I nodded, and composed myself at his makeshift table – a flat, knee high rock on an underground plain where we had camped for the night – with a look of rapt attention on my features.
“I apologize,” I said.
“Good,” he said, and pointed to the three rows in turn. “Past, present, future,” he said.
I was a bit surprised that we were still underground. I expected that we would surface into hospitable lands, where more gypsies and their allies would shelter us. But this was not so. There was danger above, Radion had explained, though he would say no more. And so we had passed through cavern after tunnel after cavern. Sometimes a shaft of sunlight would brighten our underground passage; at other times torchlight or the glow of crystal caverns lit our way. We had passed ample water and there was ample food – though, thankfully, no fish, which the Romeny seemed to dislike. After my time with Quiff, who I found I still missed, my fast from that foodstuff was most welcome.
Radion pointed again, and then again, to the three rows. Then he pointed to the three ranks and repeated three times, “Might be, will be, must be.”
‘What do you mean by that?” I asked, interrupting him, overcome with curiosity.

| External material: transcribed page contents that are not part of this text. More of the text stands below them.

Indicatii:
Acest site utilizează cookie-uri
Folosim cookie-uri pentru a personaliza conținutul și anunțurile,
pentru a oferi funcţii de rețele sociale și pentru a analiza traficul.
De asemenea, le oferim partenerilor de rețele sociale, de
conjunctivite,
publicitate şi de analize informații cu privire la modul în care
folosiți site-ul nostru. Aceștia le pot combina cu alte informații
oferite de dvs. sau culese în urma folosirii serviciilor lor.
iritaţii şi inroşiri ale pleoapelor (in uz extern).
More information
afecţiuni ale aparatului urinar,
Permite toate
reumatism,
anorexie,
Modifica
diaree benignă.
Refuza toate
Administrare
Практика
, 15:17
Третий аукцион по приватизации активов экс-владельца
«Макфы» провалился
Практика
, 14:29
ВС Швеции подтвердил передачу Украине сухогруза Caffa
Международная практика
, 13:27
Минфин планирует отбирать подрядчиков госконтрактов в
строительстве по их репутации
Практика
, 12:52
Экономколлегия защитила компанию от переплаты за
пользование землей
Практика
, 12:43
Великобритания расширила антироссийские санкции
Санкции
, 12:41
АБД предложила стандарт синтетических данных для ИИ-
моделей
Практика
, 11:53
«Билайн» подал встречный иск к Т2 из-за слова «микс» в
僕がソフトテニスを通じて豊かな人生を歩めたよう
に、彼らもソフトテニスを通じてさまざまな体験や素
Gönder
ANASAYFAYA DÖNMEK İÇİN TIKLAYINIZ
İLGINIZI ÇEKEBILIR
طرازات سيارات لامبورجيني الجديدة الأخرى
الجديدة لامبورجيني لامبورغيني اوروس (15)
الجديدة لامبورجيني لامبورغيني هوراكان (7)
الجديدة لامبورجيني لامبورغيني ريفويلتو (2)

He drew a line down the first rank. “The things in these cards, past, present, future, may or may not be true. In the next” – and he drew his short claw down the second rank – “these things are true, though fate can interfere. And in this last rank” – once again he pulled his finger along the last three cards – “these things in past, pres
ent, and future must occur. Nothing can alter them, not the heavens themselves.”

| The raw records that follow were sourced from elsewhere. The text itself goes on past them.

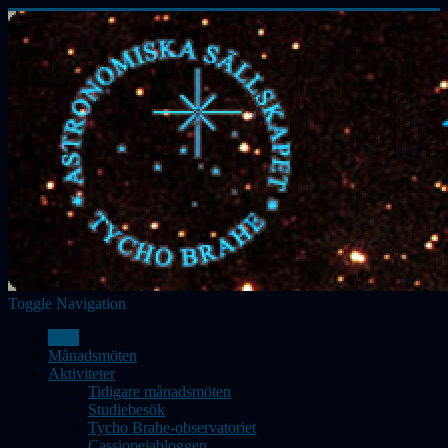
Toggle Navigation
Hem
Månadsmöten
Aktiviteter
Tidigare månadsmöten
Studiebesök
Tycho Brahe-observatoriet
Cassiopeiabloggen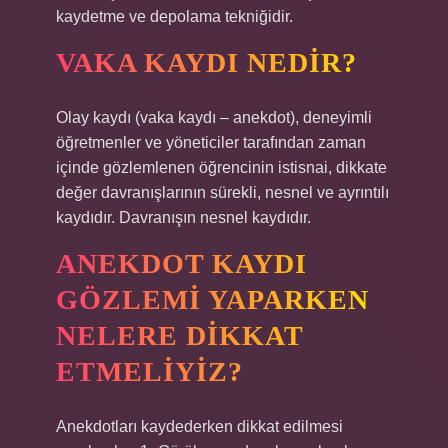
kaydetme ve depolama tekniğidir.
VAKA KAYDI NEDIR?
Olay kaydı (vaka kaydı – anekdot), deneyimli
öğretmenler ve yöneticiler tarafından zaman
içinde gözlemlenen öğrencinin istisnai, dikkate
değer davranışlarının sürekli, nesnel ve ayrıntılı
kaydıdır. Davranışın nesnel kaydıdır.
ANEKDOT KAYDI
GÖZLEMI YAPARKEN
NELERE DIKKAT
ETMELIYIZ?
Anekdotları kaydederken dikkat edilmesi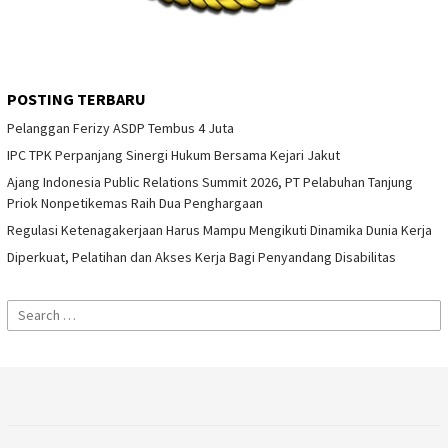
POSTING TERBARU
Pelanggan Ferizy ASDP Tembus 4 Juta
IPC TPK Perpanjang Sinergi Hukum Bersama Kejari Jakut
Ajang Indonesia Public Relations Summit 2026, PT Pelabuhan Tanjung
Priok Nonpetikemas Raih Dua Penghargaan
Regulasi Ketenagakerjaan Harus Mampu Mengikuti Dinamika Dunia Kerja
Diperkuat, Pelatihan dan Akses Kerja Bagi Penyandang Disabilitas
Search
for: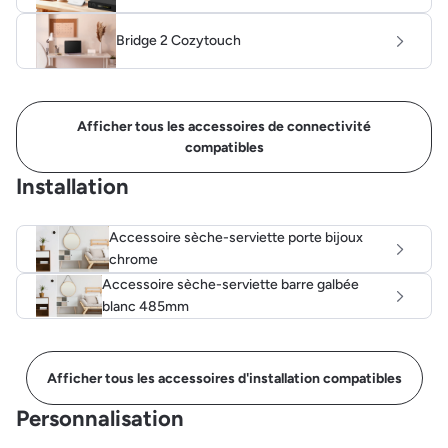
Bridge 2 Cozytouch
Afficher tous les accessoires de connectivité
compatibles
Installation
Accessoire sèche-serviette porte bijoux
chrome
Accessoire sèche-serviette barre galbée
blanc 485mm
Afficher tous les accessoires d'installation compatibles
Personnalisation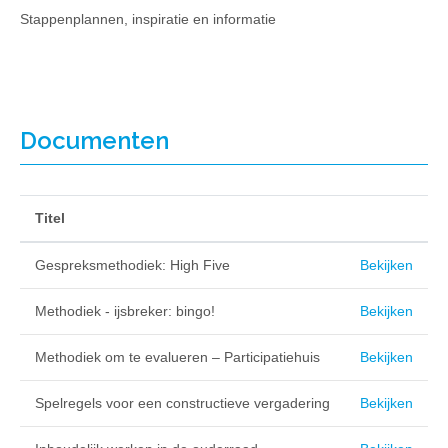
Stappenplannen, inspiratie en informatie
Documenten
Titel
Gespreksmethodiek: High Five
Bekijken
Methodiek - ijsbreker: bingo!
Bekijken
Methodiek om te evalueren – Participatiehuis
Bekijken
Spelregels voor een constructieve vergadering
Bekijken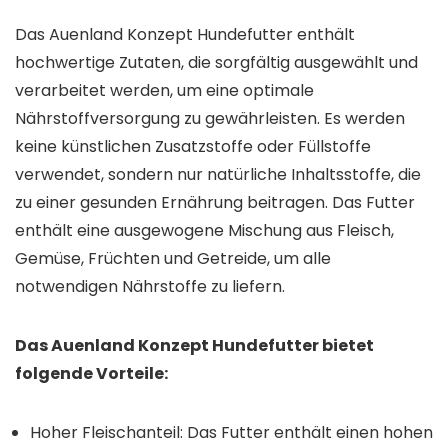
Das Auenland Konzept Hundefutter enthält
hochwertige Zutaten, die sorgfältig ausgewählt und
verarbeitet werden, um eine optimale
Nährstoffversorgung zu gewährleisten. Es werden
keine künstlichen Zusatzstoffe oder Füllstoffe
verwendet, sondern nur natürliche Inhaltsstoffe, die
zu einer gesunden Ernährung beitragen. Das Futter
enthält eine ausgewogene Mischung aus Fleisch,
Gemüse, Früchten und Getreide, um alle
notwendigen Nährstoffe zu liefern.
Das Auenland Konzept Hundefutter bietet
folgende Vorteile:
Hoher Fleischanteil: Das Futter enthält einen hohen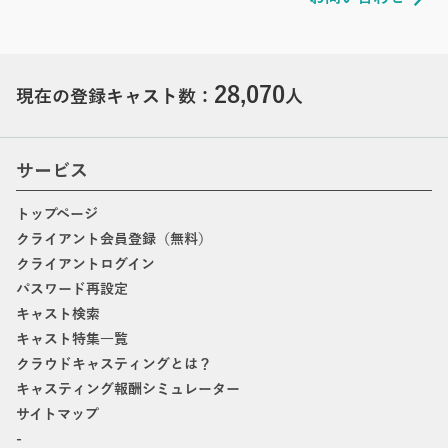
28,070
現在の登録キャスト数：
人
サービス
トップページ
クライアント会員登録（無料）
クライアントログイン
パスワード再設定
キャスト検索
キャスト特集一覧
クラウドキャスティングとは？
キャスティング報酬シミュレーター
サイトマップ
-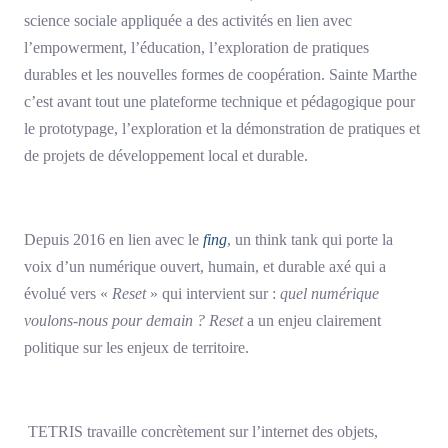
science sociale appliquée a des activités en lien avec
l’empowerment, l’éducation, l’exploration de pratiques
durables et les nouvelles formes de coopération. Sainte Marthe
c’est avant tout une plateforme technique et pédagogique pour
le prototypage, l’exploration et la démonstration de pratiques et
de projets de développement local et durable.
Depuis 2016 en lien avec le
fing
, un think tank qui porte la
voix d’un numérique ouvert, humain, et durable axé qui a
évolué vers «
Reset
» qui intervient sur :
quel numérique
voulons-nous pour demain ? Reset
a un enjeu clairement
politique sur les enjeux de territoire.
TETRIS travaille concrètement sur l’internet des objets,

“Nothing?” I said, and again a slight touch of bemusement crept into my voice.
His eyes, dark as coals, pinned me and made me hold my breath.
“Nothing,” he rumbled.
“Very well,” I whispered.
Radion continued to stare at me, and then opened his mouth to say something. But then I could tell he thought better of it, and closed his lips again. His dark eyes moved from me to the cards, and he flipped over the first card in the first rank with a loud snap!
His face lit up with a smile and he barked a laugh. He tapped the face of the card with his blunt claw. It was a picture of a kit with four arms and four legs and two heads, one looking to one side, one looking in the opposite directions. Fur stood up on its body as if it had been electrically shocked.

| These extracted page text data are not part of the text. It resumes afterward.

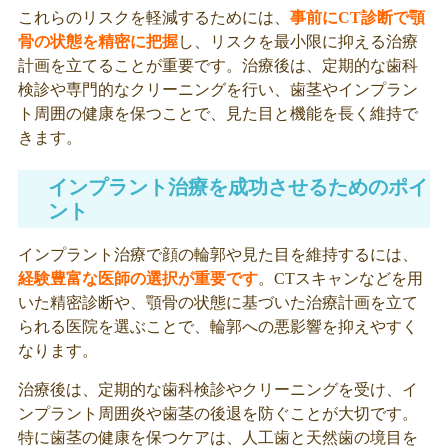
これらのリスクを軽減するためには、
事前にCT診断で顎
骨の状態を精密に把握
し、リスクを最小限に抑える治療
計画を立てることが重要です。治療後は、定期的な歯科
検診や専門的なクリーニングを行い、歯茎やインプラン
ト周囲の健康を保つことで、見た目と機能を長く維持で
きます。
インプラント治療を成功させるためのポイ
ント
インプラント治療で顔の輪郭や見た目を維持するには、
経験豊富な医師の選択が重要です
。CTスキャンなどを用
いた精密診断や、顎骨の状態に基づいた治療計画を立て
られる医院を選ぶことで、輪郭への悪影響を抑えやすく
なります。
治療後は、定期的な歯科検診やクリーニングを受け、イ
ンプラント周囲炎や歯茎の後退を防ぐことが大切です。
特に歯茎の健康を保つケアは、人工歯と天然歯の境目を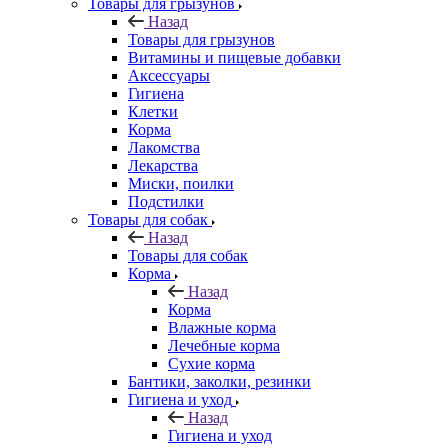
Товары для грызунов
Назад
Товары для грызунов
Витамины и пищевые добавки
Аксессуары
Гигиена
Клетки
Корма
Лакомства
Лекарства
Миски, поилки
Подстилки
Товары для собак
Назад
Товары для собак
Корма
Назад
Корма
Влажные корма
Лечебные корма
Сухие корма
Бантики, заколки, резинки
Гигиена и уход
Назад
Гигиена и уход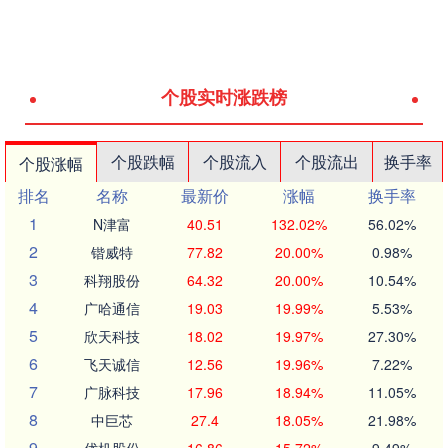
个股实时涨跌榜
个股跌幅
个股流入
个股流出
换手率
个股涨幅
排名
名称
最新价
涨幅
换手率
1
N津富
40.51
132.02%
56.02%
2
锴威特
77.82
20.00%
0.98%
3
科翔股份
64.32
20.00%
10.54%
4
广哈通信
19.03
19.99%
5.53%
5
欣天科技
18.02
19.97%
27.30%
6
飞天诚信
12.56
19.96%
7.22%
7
广脉科技
17.96
18.94%
11.05%
8
中巨芯
27.4
18.05%
21.98%
9
优机股份
16.86
15.72%
9.49%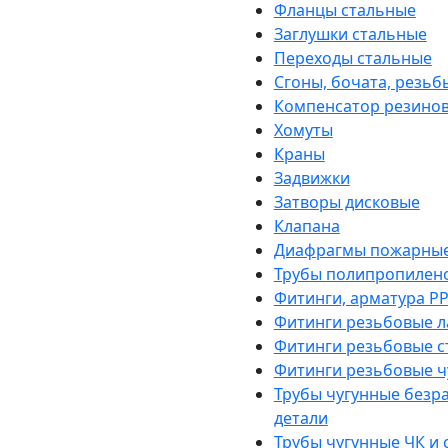
Фланцы стальные
Заглушки стальные
Переходы стальные
Сгоны, бочата, резьб
Компенсатор резино
Хомуты
Краны
Задвижки
Затворы дисковые
Клапана
Диафрагмы пожарны
Трубы полипропилен
Фитинги, арматура PP
Фитинги резьбовые л
Фитинги резьбовые с
Фитинги резьбовые ч
Трубы чугунные безр
детали
Трубы чугунные ЧК и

“Is this you? Is this a false image of the past?”
I became defensive. “What does it mean?”
“It means you were always falling over yourself, that you had the grace of a beast with too many limbs – ha!”
“That wasn’t me,” I fumed.
Radion leaned over the card and stared at me. There was a curl of smile on his face. “Are you sure?”
I blushed. “Well, perhaps a little. I was rather awkward –”
“I’ll bet you were! I’ll bet you were at that!”
With that he snapped over the second card in the first row, revealing a riot of colors haloing a bright yellow crown. Radion studied it for a moment.
“This is certainly you at the moment – do you need me to interpret?”
“My crown?” I offered.
He nodded. “But there is more.” He circled the halo of riotous colors. “This indicates turmoil, which is apt for a first card of this rank. So far the cards are very solid . . .”
Something dark passed across his eyes, but I did not speak.
He turned the third card.
“Ah!” he said. “And this denotes the end of our particular journey.”
I could not for the life of me see what he meant. The card was filled to the edges with green plants of every description – vines, thick stems bursting with red and yellow flowers, tall trees smothering the sky and throwing their branches out like sentries.